In his book Journeys Beyond the Standard Model (Perseus 1999) Pierre Ramond says: "… the standard model must be extended to accommodate massive neutrinos … the extensions do not put in question the nature of the standard model, but rather add more parameters to it … To preserve lepton number and massive neutrinos we need to introduce new fermions to serve as the Dirac partners of the left handed neutrinos. These new fermion degrees of freedom can have any electroweak quantum numbers … Electroweak breaking then generates a neutrino Dirac mass of the order of 245 x Y(0) GeV … The experimental limits on neutrino masses imply that the Y(0) cuopling constants must themselves be very small, in the range of Y(0) less than or equal to ( 10^(-10) - 10^(-4) ). If one accepts such tiny couplings (after all, we already have m_e = 10^(-6) M_W …), this represents a viable extension of the standard model …".

To me, that sounds like Dirac mass for neutrinos would indeed be much like Tommaso's "say of the week": "… a rearrangement of the furniture in the kids' room forced by the arrival of a new baby". To verify the "say" in that way, the question is: Are neutrino mass states Dirac mass states?

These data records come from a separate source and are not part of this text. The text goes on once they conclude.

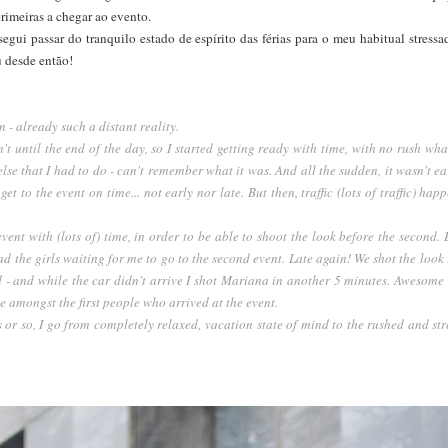
rimeiras a chegar ao evento.
egui passar do tranquilo estado de espírito das férias para o meu habitual stressa
u desde então!
n - already such a distant reality.
n't until the end of the day, so I started getting ready with time, with no rush wha
lse that I had to do - can't remember what it was. And all the sudden, it wasn't ear
et to the event on time... not early nor late. But then, traffic (lots of traffic) ha
event with (lots of) time, in order to be able to shoot the look before the second. B
d the girls waiting for me to go to the second event. Late again! We shot the look 
 - and while the car didn't arrive I shot Mariana in another 5 minutes. Awesome 
e amongst the first people who arrived at the event.
s or so, I go from completely relaxed, vacation state of mind to the rushed and s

In a Particle Data Group review NEUTRINO MASS, MIXING, AND FLAVOR CHANGE, Revised September 2005, B. Kayser (Fermilab) says: "… In the Standard Model (SM), neutrinos are assumed to be massless. Now that we know they do have masses, it is straightforward to extend the SM to accommodate these masses in the same way that this model accommodates quark and charged lepton masses. … if the cosmological assumptions … are correct, then 0.04 eV is less than …[ the mass of the heaviest neutrino ]… is less than (0.2 - 0.4) eV … To accommodate the nu mass in the same manner as quark masses are accommodated, we add nu_R to the Model. Then we may construct the "Dirac mass term" … Suppose the right-handed neutrinos required by Dirac mass terms have been added to the SM. If we insist that this extended SM conserve …[lepton number]… L, then, of course, Majorana mass terms are forbidden. … One approach that shows great promise is the search for neutrinoless double beta decay ( 0 nu beta beta ). … This process manifestly violates L conservation, so we expect it to be suppressed. … Are the neutrino mass eigenstates Majorana particles? The confirmed observation of neutrinoless double beta decay would establish that the answer is "yes." If there are only three nu_i, knowledge that the spectrum is inverted and a definitive upper bound on … the "effective Majorana mass for neutrinoless double beta decay" … that is well below 0.01 eV would establish that it is "no" …".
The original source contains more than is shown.